How is HDF5 different from a folder with files?

python persistence metadata hdf5

As someone who developed a scientific project that went from using folders of files to HDF5, I think I can shed some light on the advantages of HDF5.

When I began my project, I was operating on small test datasets, and producing small amounts of output, in the range of kilobytes. I began with the easiest data format, tables encoded as ASCII. For each object I processed, I produced on ASCII table.

I began applying my code to groups of objects, which meant writing multiple ASCII tables at the end of each run, along with an additional ASCII table containing output related to the entire group. For each group, I now had a folder that looked like:

+ group|    |-- object 1|    |-- object 2|    |-- ...|    |-- object N|    |-- summary

At this point, I began running into my first difficulties. ASCII files are very slow to read and write, and they don't pack numeric information very efficiently, because each digit takes a full Byte to encode, rather than ~3.3 bits. So I switched over to writing each object as a custom binary file, which sped up I/O and decreased file size.

As I scaled up to processing large numbers (tens of thousands to millions) of groups, I suddenly found myself dealing with an extremely large number of files and folders. Having too many small files can be a problem for many filesystems (many filesystems are limited in the number of files they can store, regardless of how much disk space there is). I also began to find that when I would try to do post-processing on my entire dataset, the disk I/O to read many small files was starting to take up an appreciable amount of time. I tried to solve these problems by consolidating my files, so that I only produced two files for each group:

+ group 1|    |-- objects|    |-- summary+ group 2|    |-- objects|    |-- summary...

I also wanted to compress my data, so I began creating .tar.gz files for collections of groups.

At this point, my whole data scheme was getting very cumbersome, and there was a risk that if I wanted to hand my data to someone else, it would take a lot of effort to explain to them how to use it.
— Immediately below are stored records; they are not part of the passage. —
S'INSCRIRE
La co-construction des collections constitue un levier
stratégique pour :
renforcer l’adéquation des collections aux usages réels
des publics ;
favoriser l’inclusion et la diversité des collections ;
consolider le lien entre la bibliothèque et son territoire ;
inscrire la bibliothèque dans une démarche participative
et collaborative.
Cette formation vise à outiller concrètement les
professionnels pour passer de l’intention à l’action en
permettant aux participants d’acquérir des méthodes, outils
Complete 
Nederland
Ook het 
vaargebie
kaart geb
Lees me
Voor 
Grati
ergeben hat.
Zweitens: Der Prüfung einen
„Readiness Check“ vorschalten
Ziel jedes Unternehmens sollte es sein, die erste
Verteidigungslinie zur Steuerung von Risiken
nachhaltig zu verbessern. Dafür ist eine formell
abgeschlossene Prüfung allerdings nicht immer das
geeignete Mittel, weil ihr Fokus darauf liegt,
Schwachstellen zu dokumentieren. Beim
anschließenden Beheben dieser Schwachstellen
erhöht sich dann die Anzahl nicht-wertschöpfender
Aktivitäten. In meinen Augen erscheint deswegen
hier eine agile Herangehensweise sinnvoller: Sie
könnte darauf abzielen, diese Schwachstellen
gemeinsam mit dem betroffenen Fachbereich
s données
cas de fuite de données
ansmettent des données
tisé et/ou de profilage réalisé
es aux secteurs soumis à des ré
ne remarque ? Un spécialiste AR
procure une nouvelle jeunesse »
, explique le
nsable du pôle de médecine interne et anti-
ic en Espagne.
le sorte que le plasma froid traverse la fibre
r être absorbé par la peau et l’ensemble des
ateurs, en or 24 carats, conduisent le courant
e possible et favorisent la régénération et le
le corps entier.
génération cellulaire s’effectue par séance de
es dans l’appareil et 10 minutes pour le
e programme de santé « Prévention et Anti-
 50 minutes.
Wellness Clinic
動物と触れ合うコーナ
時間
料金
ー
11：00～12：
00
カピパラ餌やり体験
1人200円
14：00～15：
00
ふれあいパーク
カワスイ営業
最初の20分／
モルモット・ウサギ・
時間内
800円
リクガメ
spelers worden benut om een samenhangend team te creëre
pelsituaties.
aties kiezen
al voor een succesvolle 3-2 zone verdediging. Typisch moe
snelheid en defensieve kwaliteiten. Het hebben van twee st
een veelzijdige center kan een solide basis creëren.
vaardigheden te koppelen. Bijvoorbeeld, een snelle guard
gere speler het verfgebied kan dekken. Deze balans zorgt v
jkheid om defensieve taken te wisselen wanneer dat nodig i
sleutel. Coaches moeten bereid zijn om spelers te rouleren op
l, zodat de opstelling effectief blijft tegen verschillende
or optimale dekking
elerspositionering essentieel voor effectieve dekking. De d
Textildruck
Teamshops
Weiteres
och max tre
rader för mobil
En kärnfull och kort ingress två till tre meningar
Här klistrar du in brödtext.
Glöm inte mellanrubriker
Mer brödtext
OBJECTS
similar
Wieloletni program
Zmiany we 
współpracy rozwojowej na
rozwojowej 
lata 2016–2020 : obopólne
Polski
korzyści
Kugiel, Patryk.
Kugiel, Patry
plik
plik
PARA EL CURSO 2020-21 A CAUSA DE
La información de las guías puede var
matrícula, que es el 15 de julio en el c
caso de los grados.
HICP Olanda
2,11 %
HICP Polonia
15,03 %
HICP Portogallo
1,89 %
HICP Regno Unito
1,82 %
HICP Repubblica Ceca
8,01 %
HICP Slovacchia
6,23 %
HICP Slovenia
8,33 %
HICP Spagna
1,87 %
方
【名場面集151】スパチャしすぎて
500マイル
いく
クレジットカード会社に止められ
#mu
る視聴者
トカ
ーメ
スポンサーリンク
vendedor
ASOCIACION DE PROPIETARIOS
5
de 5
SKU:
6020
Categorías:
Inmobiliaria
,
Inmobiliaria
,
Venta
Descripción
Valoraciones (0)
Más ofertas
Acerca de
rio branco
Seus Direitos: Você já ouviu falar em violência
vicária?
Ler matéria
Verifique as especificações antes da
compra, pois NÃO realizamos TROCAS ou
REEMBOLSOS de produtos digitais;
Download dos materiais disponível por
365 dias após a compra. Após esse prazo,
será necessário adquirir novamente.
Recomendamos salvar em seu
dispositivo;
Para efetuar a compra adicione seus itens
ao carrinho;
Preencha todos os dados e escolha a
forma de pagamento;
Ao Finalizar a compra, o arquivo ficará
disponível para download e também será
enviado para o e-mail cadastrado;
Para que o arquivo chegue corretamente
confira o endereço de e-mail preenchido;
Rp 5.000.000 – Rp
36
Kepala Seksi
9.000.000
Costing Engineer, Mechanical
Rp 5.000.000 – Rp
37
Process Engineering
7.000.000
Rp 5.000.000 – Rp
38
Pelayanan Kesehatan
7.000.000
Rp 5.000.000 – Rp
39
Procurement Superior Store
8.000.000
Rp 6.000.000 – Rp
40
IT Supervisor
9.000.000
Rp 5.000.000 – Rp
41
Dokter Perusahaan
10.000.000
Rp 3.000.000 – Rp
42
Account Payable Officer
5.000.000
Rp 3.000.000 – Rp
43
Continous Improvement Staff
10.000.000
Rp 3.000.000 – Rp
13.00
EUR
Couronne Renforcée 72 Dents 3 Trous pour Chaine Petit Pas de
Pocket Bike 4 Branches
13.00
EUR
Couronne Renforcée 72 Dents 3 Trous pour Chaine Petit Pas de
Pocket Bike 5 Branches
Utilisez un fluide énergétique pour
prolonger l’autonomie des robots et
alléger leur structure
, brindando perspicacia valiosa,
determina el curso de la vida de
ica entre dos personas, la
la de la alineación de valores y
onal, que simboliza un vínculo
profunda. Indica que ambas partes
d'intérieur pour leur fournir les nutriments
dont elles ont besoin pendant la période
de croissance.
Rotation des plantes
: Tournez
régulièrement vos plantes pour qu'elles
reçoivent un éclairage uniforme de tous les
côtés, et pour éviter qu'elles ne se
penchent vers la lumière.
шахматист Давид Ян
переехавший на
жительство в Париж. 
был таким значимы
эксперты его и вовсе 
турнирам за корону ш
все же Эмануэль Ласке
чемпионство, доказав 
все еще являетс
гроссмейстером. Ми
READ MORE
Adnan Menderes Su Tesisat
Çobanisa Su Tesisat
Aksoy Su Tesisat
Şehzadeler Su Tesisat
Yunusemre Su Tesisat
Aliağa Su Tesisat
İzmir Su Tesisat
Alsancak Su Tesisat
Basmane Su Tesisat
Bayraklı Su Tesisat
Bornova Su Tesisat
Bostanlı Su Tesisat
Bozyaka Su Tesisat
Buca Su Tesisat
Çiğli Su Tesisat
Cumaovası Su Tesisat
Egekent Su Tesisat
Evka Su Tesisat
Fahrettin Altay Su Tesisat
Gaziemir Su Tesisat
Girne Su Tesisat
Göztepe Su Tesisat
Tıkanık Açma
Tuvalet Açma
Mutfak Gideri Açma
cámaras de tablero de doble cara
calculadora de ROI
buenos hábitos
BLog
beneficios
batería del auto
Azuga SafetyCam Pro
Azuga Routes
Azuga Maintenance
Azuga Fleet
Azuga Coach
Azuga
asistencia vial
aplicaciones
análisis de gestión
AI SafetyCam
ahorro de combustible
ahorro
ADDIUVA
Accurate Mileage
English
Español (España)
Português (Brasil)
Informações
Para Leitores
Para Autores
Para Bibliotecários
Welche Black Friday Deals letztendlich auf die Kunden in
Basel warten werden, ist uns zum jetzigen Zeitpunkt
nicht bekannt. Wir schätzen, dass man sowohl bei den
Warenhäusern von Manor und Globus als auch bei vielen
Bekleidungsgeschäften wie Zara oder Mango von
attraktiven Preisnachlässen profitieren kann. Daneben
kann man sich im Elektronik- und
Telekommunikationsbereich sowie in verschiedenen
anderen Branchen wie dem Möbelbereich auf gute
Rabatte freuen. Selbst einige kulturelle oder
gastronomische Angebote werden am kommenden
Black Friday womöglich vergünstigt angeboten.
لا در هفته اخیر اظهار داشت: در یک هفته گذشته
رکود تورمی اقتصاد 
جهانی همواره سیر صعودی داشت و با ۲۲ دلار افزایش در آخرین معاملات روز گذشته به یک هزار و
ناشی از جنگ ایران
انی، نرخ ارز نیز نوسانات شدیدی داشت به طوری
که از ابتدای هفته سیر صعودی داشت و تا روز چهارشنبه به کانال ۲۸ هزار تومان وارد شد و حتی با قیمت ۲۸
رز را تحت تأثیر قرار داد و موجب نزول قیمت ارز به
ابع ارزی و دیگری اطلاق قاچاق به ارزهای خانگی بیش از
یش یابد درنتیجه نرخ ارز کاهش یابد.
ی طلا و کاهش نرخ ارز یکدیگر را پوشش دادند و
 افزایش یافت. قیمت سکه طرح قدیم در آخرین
The binary files that contained the objects, for example, had their own internal structure that existed only in a README file in a repository and on a pad of paper in my office. Whoever wanted to read one of my combined object binary files would have to know the byte offset, type and endianness of each metadata entry in the header, and the byte offset of every object in the file. If they didn't, the file would be gibberish to them.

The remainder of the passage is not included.